Nouriel Roubini, o economista conhecido como “Dr. Doom”, apresentou uma avaliação severa do panorama dos ativos digitais, argumentando que as criptomoedas enfrentam um colapso inevitável, apesar de condições políticas favoráveis. Sua análise centra-se numa contradição fundamental: mesmo com uma administração governamental considerada amiga das criptomoedas, o setor não conseguiu cumprir as suas promessas, revelando o que ele considera serem fraquezas estruturais inerentes.

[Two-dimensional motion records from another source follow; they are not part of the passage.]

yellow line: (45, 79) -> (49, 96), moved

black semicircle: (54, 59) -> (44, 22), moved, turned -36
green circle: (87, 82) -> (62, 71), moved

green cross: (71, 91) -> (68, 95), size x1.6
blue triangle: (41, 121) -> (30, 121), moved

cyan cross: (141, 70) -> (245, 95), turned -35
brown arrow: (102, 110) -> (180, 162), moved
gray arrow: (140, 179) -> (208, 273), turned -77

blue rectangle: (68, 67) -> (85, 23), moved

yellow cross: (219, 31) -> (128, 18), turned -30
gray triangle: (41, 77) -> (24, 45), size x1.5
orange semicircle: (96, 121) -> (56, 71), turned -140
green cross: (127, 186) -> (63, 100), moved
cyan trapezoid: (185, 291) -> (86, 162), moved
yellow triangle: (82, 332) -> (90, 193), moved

O Sonho Pro-Cripto Quebrado: Desempenho de Mercado vs. Expectativas
Há um ano, os defensores de criptomoedas antecipavam um período de transformação. A agenda de desregulamentação do novo governo alimentou previsões otimistas, com alguns a preverem que o Bitcoin poderia atingir os 200.000 dólares. No entanto, o resultado divergiu drasticamente dessas projeções. O mercado sofreu uma contração significativa apesar dos esforços de apoio político. Nos últimos meses, o Bitcoin caiu aproximadamente 35% desde o pico de outubro de 2025, atingindo níveis não vistos desde o final de 2024. Dados atuais mostram o Bitcoin negociado em torno de 66.830 dólares, com ganhos modestos de 4,96% nas últimas 24 horas, demonstrando o sentimento volátil e incerto em torno do ativo.
Este desempenho abaixo do esperado levanta uma questão crítica: se um ambiente político favorável não consegue impulsionar um crescimento sustentado, quais fatores estruturais estão a restringir a expansão do setor?

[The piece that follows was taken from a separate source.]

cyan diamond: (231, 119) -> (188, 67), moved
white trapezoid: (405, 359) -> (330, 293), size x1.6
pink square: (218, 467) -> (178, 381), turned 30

Bitcoin como Ouro Digital: Uma Narrativa Fracassada sob Pressão
A comparação entre Bitcoin e ouro revela uma divergência marcante nos seus papéis como reserva de valor. No último ano, tensões geopolíticas, disputas comerciais e desafios fiscais impulsionaram o preço do ouro para cima em mais de 60%. Simultaneamente, o Bitcoin moveu-se na direção oposta, caindo cerca de 6% no mesmo período.
Roubini destaca essa correlação inversa como prova de que as criptomoedas não funcionam como coberturas confiáveis. Ele observa que “sempre que o ouro disparou em resposta a turbulências comerciais ou geopolíticas no último ano, o Bitcoin caiu acentuadamente”, sugerindo que os ativos digitais aumentam o risco em vez de mitigá-lo. Este padrão enfraquece a afirmação de longa data de que as criptomoedas possuem características de estabilidade atribuídas aos ativos tradicionais de refúgio seguro.
Além disso, Roubini sustenta que toda a estrutura que caracteriza as criptomoedas como moeda é fundamentalmente falha. Segundo essa análise, os ativos digitais não satisfazem as três funções essenciais do dinheiro: servir como unidade de conta, funcionar como meio de troca ou manter um poder de compra estável como reserva de valor.
Problema de Escalabilidade do DeFi e Uso Limitado das Criptomoedas no Mundo Real
Após 17 anos de desenvolvimento, Roubini argumenta que o ecossistema de criptomoedas produziu apenas uma inovação verdadeiramente funcional: as stablecoins. Essa realização prática limitada sugere que as ambições mais amplas do setor permanecem não realizadas.
No que diz respeito às finanças descentralizadas (DeFi), Roubini apresenta uma restrição estrutural que pode ser insuperável. Sistemas DeFi verdadeiros requerem anonimato para funcionar, mas nenhum governo soberano permitirá a opacidade necessária para que esses sistemas operem em larga escala—especialmente considerando sua vulnerabilidade à exploração criminosa. Essa realidade regulatória cria uma contradição inerente: as características que definem as finanças descentralizadas são precisamente aquelas que os governos irão ativamente impedir.
O Que Vem a Seguir: Sistemas Tradicionais vs. Alternativas Descentralizadas
Olhando para o futuro, Roubini prevê que a evolução dos sistemas monetários seguirá um caminho incremental, e não revolucionário. O futuro do dinheiro, sugere, reside na modernização gradual dos sistemas de contabilidade tradicionais e da infraestrutura bancária. Essas instituições estabelecidas, reformadas por melhorias tecnológicas e regulatórias, provavelmente dominarão em vez de serem substituídas pelas criptomoedas.
Essa perspetiva sugere que, embora a tecnologia blockchain possa encontrar aplicações de nicho, a visão mais ampla de criptomoedas—de substituir os sistemas fiduciários por alternativas descentralizadas—enfrenta obstáculos formidáveis. A combinação de oposição regulatória, limitações técnicas e a demonstrada inadequação das criptomoedas como moeda funcional apresenta um desafio estrutural à narrativa de expansão do setor.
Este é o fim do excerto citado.